"Are you there, Herr Graf?"
As he went forward, she clutched his wrist with a cold hand.
"Hush," she cried, "I think I heard steps behind me!"
Both listened, not daring to breathe. Oh, what a situation for a youth whose pride it had been to hold his head high in the world!
Nothing was heard, however, save the wild, dismal murmur of the rain over the land, and the nearer drip and patter.
"No, there is nothing," he said, and reluctantly passed a limp arm round her shoulders. To his surprise, they were jerked from his touch with resentment. The next moment, however, by a mutual movement, they caught at each other; for there came an unaccountable grinding about their ears, and almost immediately the solid ground gave way under their feet.
"Gracious Powers! is the tower falling?" cried he.
Even as he clasped the figure beside him, with the instinctive, protecting action of man for woman, he was aware that the slender thing in his arms could not be the Burgravine. But at the same instant they were sliding; and before he could do aught but throw himself backwards to avoid crushing her, they were shot with giddy swiftness down a steep incline.

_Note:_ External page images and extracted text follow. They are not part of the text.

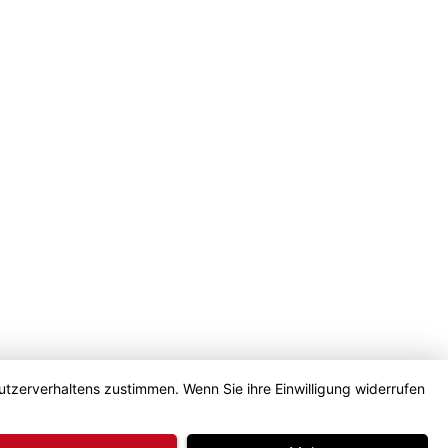
utzerverhaltens zustimmen. Wenn Sie ihre Einwilligung widerrufen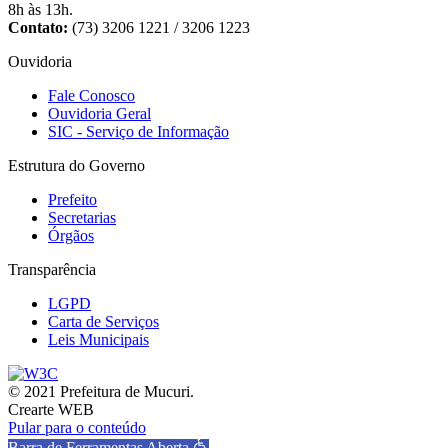
8h às 13h.
Contato:
(73) 3206 1221 / 3206 1223
Ouvidoria
Fale Conosco
Ouvidoria Geral
SIC - Serviço de Informação
Estrutura do Governo
Prefeito
Secretarias
Órgãos
Transparência
LGPD
Carta de Serviços
Leis Municipais
© 2021 Prefeitura de Mucuri.
Crearte WEB
Pular para o conteúdo
Barra de Ferramentas Aberta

With a shock, his feet struck level ground; he lay dazed and breathless, her weight across his breast. Stars danced before his eyes. Vaguely, as from a great distance, he heard overhead the echo of a laugh; then a thud, and once more the grinding sound, as of heavy, rusty bars. It was the laugh that brought him to his senses; too often, lately, had that laugh rung in his ears!
She raised herself in his arms.
"Are you hurt?" he cried as he lay.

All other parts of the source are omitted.